When taste buds lose their sensitivity and appetite wanes, it’s often hard to get excited about eating. As an antidote, expand the variety of your menu by adding foods or flavors you haven’t tried before.

If new foods don’t sound appealing, take another tack. Choose “comfort foods” that you’ve enjoyed in the past.

“Many of us have emotional connections to certain foods or dishes. When you’re experiencing loss of appetite, those connections can help make food more appealing,” says Wellman.

If you’re not hungry because food tastes bland, try adding extra spices and other flavors.

Add a spoonful of your favorite fruit preserves to yogurt, for instance, or a dash of mixed herbs to a simple pasta dish.

Make meals more appealing by choosing brightly colored fruits and vegetables.

If you are underweight, use creative ways to add calories to dishes, especially when you’re ill, says Niedert.

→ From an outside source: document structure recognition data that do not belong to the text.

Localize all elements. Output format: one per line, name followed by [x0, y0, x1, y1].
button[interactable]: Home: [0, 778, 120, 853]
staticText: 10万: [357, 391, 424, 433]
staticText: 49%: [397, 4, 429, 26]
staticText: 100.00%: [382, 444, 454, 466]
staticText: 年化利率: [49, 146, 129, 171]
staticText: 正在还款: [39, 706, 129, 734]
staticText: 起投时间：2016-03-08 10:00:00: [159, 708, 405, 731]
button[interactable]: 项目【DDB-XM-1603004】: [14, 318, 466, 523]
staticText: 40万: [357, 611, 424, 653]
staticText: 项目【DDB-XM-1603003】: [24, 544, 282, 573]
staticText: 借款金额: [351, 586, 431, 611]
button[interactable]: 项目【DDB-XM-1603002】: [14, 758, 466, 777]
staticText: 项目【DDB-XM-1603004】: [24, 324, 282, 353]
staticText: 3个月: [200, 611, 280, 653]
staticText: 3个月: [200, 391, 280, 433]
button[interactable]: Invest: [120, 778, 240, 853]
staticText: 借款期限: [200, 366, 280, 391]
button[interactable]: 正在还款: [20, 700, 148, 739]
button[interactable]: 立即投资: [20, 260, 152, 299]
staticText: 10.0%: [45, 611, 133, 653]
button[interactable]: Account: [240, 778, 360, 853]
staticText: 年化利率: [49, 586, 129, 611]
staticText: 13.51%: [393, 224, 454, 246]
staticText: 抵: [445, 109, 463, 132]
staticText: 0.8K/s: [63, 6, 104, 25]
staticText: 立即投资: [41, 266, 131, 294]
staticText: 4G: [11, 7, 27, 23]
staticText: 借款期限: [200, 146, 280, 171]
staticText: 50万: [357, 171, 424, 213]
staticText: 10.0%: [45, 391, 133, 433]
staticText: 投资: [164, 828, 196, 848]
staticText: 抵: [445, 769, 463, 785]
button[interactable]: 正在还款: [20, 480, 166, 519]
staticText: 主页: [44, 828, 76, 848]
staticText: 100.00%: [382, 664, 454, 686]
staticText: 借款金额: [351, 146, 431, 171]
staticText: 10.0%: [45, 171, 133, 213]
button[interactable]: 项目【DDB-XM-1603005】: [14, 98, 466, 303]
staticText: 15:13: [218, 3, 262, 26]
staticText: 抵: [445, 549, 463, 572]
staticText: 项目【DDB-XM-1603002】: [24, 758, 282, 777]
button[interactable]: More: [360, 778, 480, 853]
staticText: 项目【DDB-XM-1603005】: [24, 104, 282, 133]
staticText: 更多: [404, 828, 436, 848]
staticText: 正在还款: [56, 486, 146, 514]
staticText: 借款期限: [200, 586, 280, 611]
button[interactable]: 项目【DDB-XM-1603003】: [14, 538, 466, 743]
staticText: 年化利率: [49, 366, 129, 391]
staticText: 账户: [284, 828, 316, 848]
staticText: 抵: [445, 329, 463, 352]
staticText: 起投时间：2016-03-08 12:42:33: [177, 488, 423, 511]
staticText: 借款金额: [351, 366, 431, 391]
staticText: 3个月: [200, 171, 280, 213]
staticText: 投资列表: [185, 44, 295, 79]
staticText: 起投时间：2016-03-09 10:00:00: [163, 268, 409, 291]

Switch from skim milk to 2% or even whole milk, for example. Add extra butter or olive oil to casseroles or pasta meals. Use half & half on your cereal. Add corn syrup to juice.

Don’t try these tips if you have diabetes, clogged arteries, or are overweight. Seniors with medical conditions affected by food should develop a nutrition plan with their doctors.

By providing balanced nutrition in an easy-to-consume form, liquid meal replacements can help you make sure you’re getting the nutrients and calories you need. Your doctor or dietitian can discuss options that are appropriate for you.

Dehydration can dampen appetite, so it’s important to stay hydrated by drinking plenty of liquids.

Choose beverages that contain calories, such as fruit, vegetable juices, or soft drinks with sugar.

If you don’t feel like eating very much when you sit down regularly scheduled meals, try eating smaller amounts more often throughout the day.

“Eating a small snack can actually spur appetite, making you a little hungrier when you sit down to your next meal,” says Wellman.

Most communities have service organizations that provide meals to older people, either delivered at home or served in community senior centers. If you’re not well enough to prepare meals yourself, check with your local social services to find out what options are available. Senior community food programs are open to anyone 60 and older, regardless of income level. If your doctor indicates that you aren’t able to leave the house, you can qualify for meal deliveries.